“So God created humankind in his image, in the image of God he created them; male and female he created them.”
Genesis 1:27 (NRSV)
Ironically, it had already been put on my heart to blog about Imago Dei before I heard about the formation of a new coalition announced today by the same name. The coalition, formed by Evangelicals including Focus on the Family’s Jim Daly, Liberty Law School Dean Mat Staver and Life Today’s James Robison, was formed, according to a story in the Washington Post, “to encourage people to treat each other with respect.”
We really need a religious coalition to tell us this? To tell us we should treat one another with respect? Call me skeptical, but I am afraid it is just a ploy to put a nicer, friendly face on the same negative message about “the other” in order to keep bringing in funds.
It is at the beginning of the Bible, first book, first chapter, that God created humans in God’s own image – Imago Dei. This is easy to remember when we look at most babies, those we love, those we admire, and whatever is passing as society’s current standard for beauty. This becomes more difficult when considering those we dislike, despise, do not meet society’s standard for beauty, and those who commit heinous crimes.
Yet, much as Matthew 22:39 does not say, “Love your neighbor as yourself, except the ones who are too loud, don’t worship me, or are gay,” there are no qualifiers on Imago Dei.
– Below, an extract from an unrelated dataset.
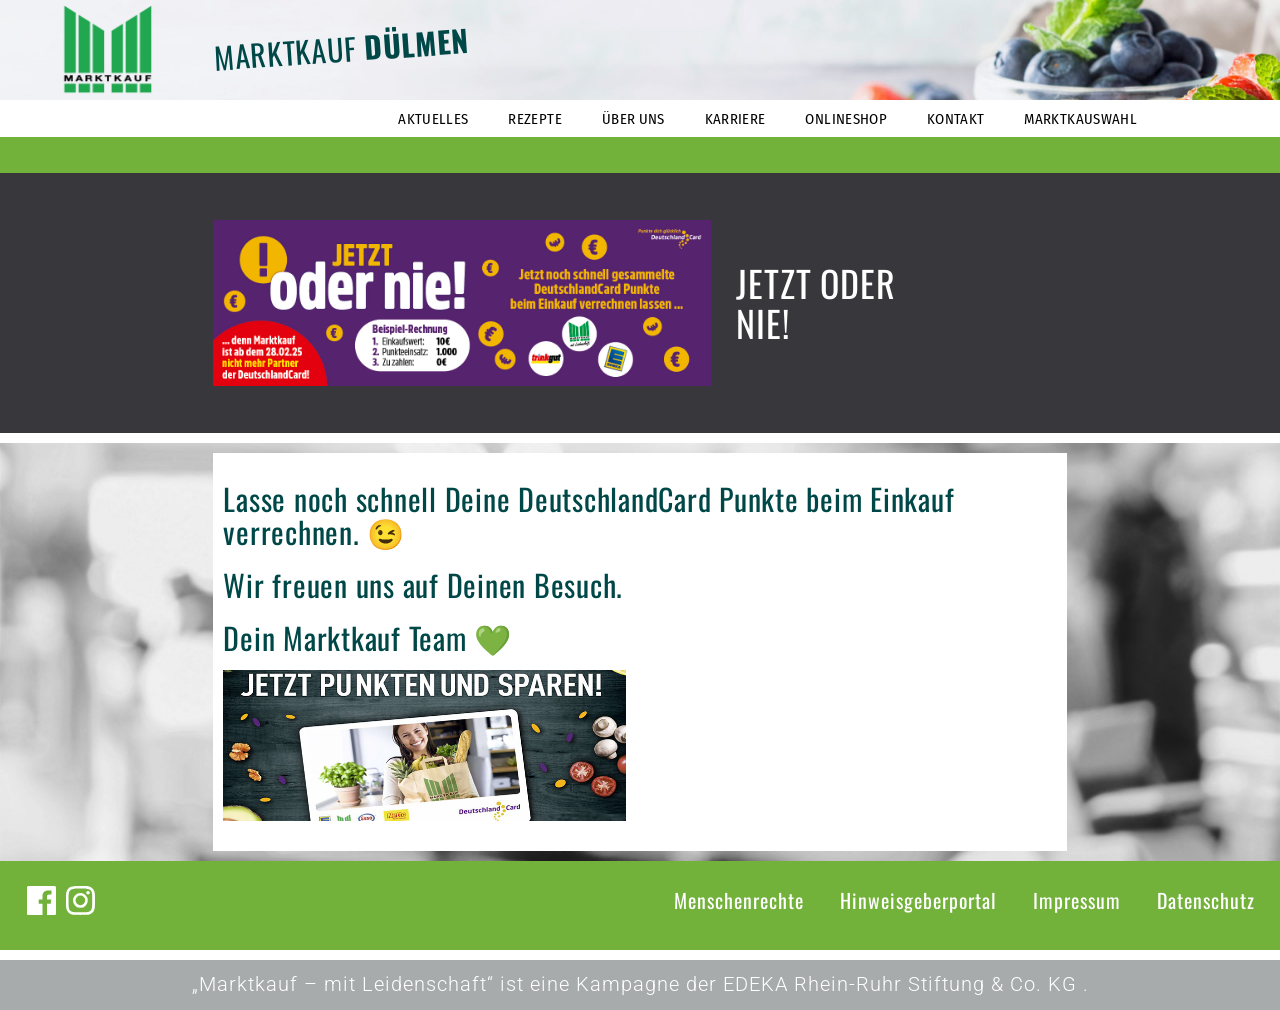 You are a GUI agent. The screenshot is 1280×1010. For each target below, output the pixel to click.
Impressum (1077, 900)
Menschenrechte (739, 900)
We are all made in the image of the holy.
I am reminded of Imago Dei when I read comments to news stories about crime. Invariably there are comments calling for any number of equally heinous (or worse) things to be done the accused. While part of me understands this, part of me shudders each time I view these reactions. Never mind our country’s principle of “innocent until proven guilty.” Where is Imago Dei in this bloodthirstiness?
It is easy to separate ourselves into “us” and “the others” in many ways. One way people do this is with those who have committed a crime. Most of us have; most of us have just never been caught. I had a seminary professor who used to start many classes by asking how we enjoyed our sinning on the way to class. His premise was that many of us probably exceeded the speed limit at some point on the way there.
Of course I am not equating speeding with murdering 23 people or child molestation, nor have I read anyone demanding a speeder be “fried” or castrated. All I am asking is that next time you are quick to judge, condemn or sentence, you consider Imago Dei. It does not mean we are not responsible for our actions or should not escape punishment. It does mean that in the eyes of the holy, we all look like the same, shorn of our material adornments.